Screaming Maldini, Laurel Canyons and Bang Bang Romeo: Queens Social Club, Sheffield

412105.

This number has been following Screaming Maldini for months; it’s been hidden across their social media and carefully placed in the artwork for every single they’ve released this year. It was only when they announced their disbandment that we finally knew what it meant: 412105 was actually 05/12/14, the release date of their second and final album, and the last gig they’d ever perform together. Queens Social Club was full of friends that night; everyone had come to see their favourite band for the last time, ready to say their goodbyes and wish Screaming Maldini luck for the future.

Bang Bang Romeo were the first band to perform, opening the show and welcoming everyone to the party of the year. Lead Singer Anastasia Walker held her own with strong vocals that impressed the crowd.

Before long the room was filled with the warm, indie sounds of Laurel Canyons. This band have been lucky in recent weeks, supporting High Hazels and The Crookes on tour before being invited to play at Screaming Maldini’s show. The boys played songs from their latest EP Now We’re Rebuilding, showcasing their golden melodies that tug on the heartstrings and allow you to stop and think. Laurel Canyons have perfected the art of silencing a crowd, causing them to stand still and listen; a huge feat in today’s music industry.

Their final song, ‘Led Me Astray’, was performed in the centre of the crowd. The nature of the song lends itself to the acoustic set, and the surrounding crowd marvelled at their harmonising vocals. It was the crowd near the bar that were less appreciative; the large room meant acoustic sets were difficult to hear and people standing further back decided a conversation was better than a song. You can’t win them all, but Laurel Canyons are certainly trying.

It was then time for Screaming Maldini. This band of six walked on stage to a clip from Carl Sagan’s Cosmos: ‘If you wish to make an apple pie from scratch, you must first invent the universe…’ These words feature at the beginning on their song ‘The Dreamer’ but this time the introduction was used to start ‘Islands’, the first track on their latest album Everything Unsaid.

‘The Awakening’ is a popular song from this group, and credit was given to those in the audience who participated in its music video. ‘Albatros’, normally a delicate, dreamy song, was met with giggles when the poignant silence halfway through was interrupted by feedback from Nick Cox’s guitar. Luckily, the band laughed too and lead singer Gina Walters finished the song as if it were spoken word. Surprisingly, it worked.
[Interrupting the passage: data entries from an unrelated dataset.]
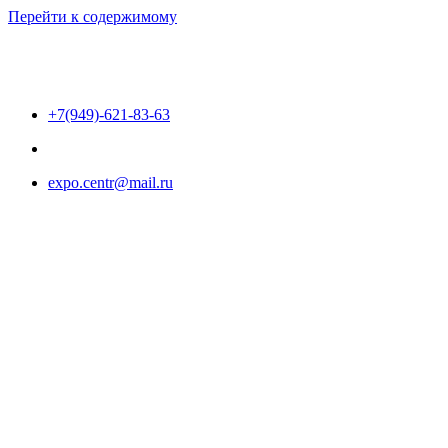
Перейти к содержимому
+7(949)-621-83-63
expo.centr@mail.ru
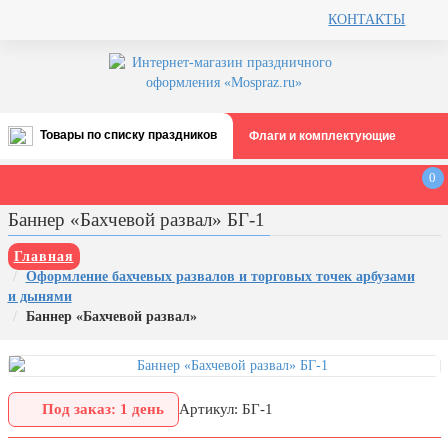
КОНТАКТЫ
Товары по списку праздников
Флаги и комплектующие
Все праздники
0
День строителя (второе воскресенье
Баннер «Бахчевой развал» БГ-1
августа)
12 августа, День ВВС
Главная
Оформление бахчевых развалов и торговых точек арбузами
22 августа, День Государственного
и дынями
флага РФ
Баннер «Бахчевой развал»
День шахтера (последнее
воскресенье августа)
1 сентября, День знаний
Под заказ: 1 день
Артикул: БГ-1
3 сентября, День солидарности в
борьбе с терроризмом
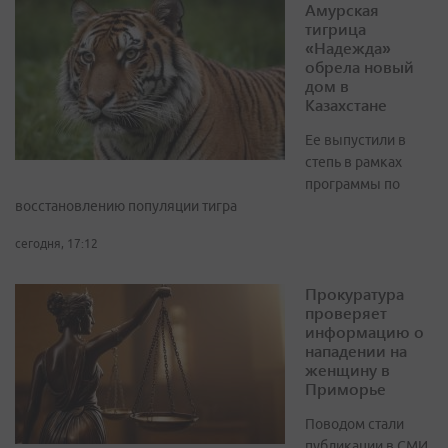
Амурская
тигрица
«Надежда»
обрела новый
дом в
Казахстане
Ее выпустили в
степь в рамках
программы по
восстановлению популяции тигра
сегодня, 17:12
Прокуратура
проверяет
информацию о
нападении на
женщину в
Приморье
Поводом стали
публикации в СМИ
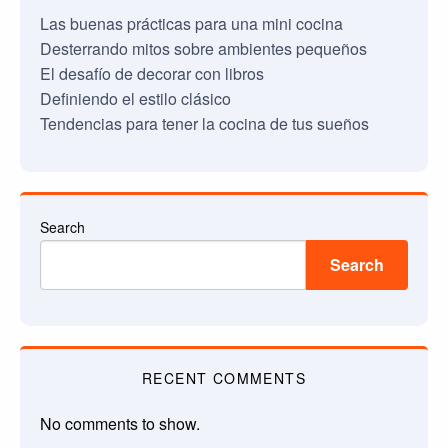
Las buenas prácticas para una mini cocina
Desterrando mitos sobre ambientes pequeños
El desafío de decorar con libros
Definiendo el estilo clásico
Tendencias para tener la cocina de tus sueños
Search
Search
RECENT COMMENTS
No comments to show.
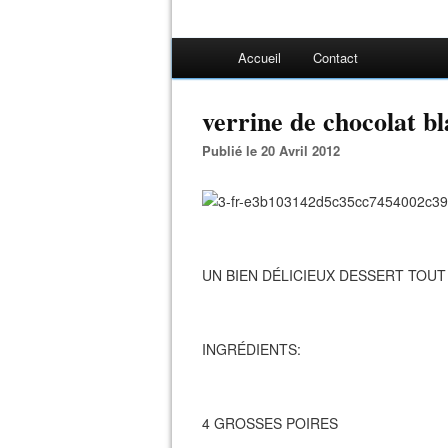
Accueil
Contact
verrine de chocolat bl
Publié le 20 Avril 2012
UN BIEN DÉLICIEUX DESSERT TOUT
INGRÉDIENTS:
4 GROSSES POIRES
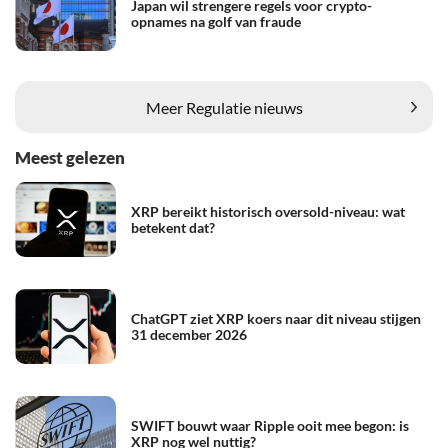
Japan wil strengere regels voor crypto-
opnames na golf van fraude
Meer Regulatie nieuws
Meest gelezen
XRP bereikt historisch oversold-niveau: wat
betekent dat?
ChatGPT ziet XRP koers naar dit niveau stijgen
31 december 2026
SWIFT bouwt waar Ripple ooit mee begon: is
XRP nog wel nuttig?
Playing a stripped back version of ‘I Know That You Know That I Would Wipe Away That Snowflake From Your Eye’, the band showed their ability to look back on songs and improve their sound. This wistful song is perfect for the winter months, showing a romantic side to the bitter cold. ‘Everything Unsaid’ was, perhaps, the most emotional song of the set. The lyrics spell out the trials the band have faced over the years and everything that may have gone unnoticed to anyone on the outside. Gina Walter’s voice was full of passion and made it apparent to everyone that it was not an easy decision to end Screaming Maldini.

‘Life In Glorious Stereo’ led on to leading man Nick Cox to give thanks to everyone in the room for their support over the past six years. Screaming Maldini have had a terrific journey and they endeavour to thank everyone who helped them along the way.

The band weren’t going anywhere without an encore; after a bit of persuasion Ben Hoblyn, on trumpet and synth, led the way back on stage and began ‘This Symmetry’. Gina returned without her shoes and they were ready to give their all for one final time.

There was only one choice for the last song of Screaming Maldini, and that was ‘Summer Somewhere’. Their oldest and most popular song truly brought the message home that this band were setting down their anchor and ending their journey once and for all.

Friends, fans and family in the audience knew all of the words to ‘Summer Somewhere’ and made sure the band noticed: their singing was louder and more emotional than anyone could’ve predicted. Gina had stepped over the front of the stage on to large boxes, getting closer to the crowd for her final moments as lead singer of Screaming Maldini.

Suddenly it was all over and Gina, Nick, Annie, Ben, Jonny and Tim bowed to their audience, embracing each other and unsure of what to do next. Is it really over? Perhaps.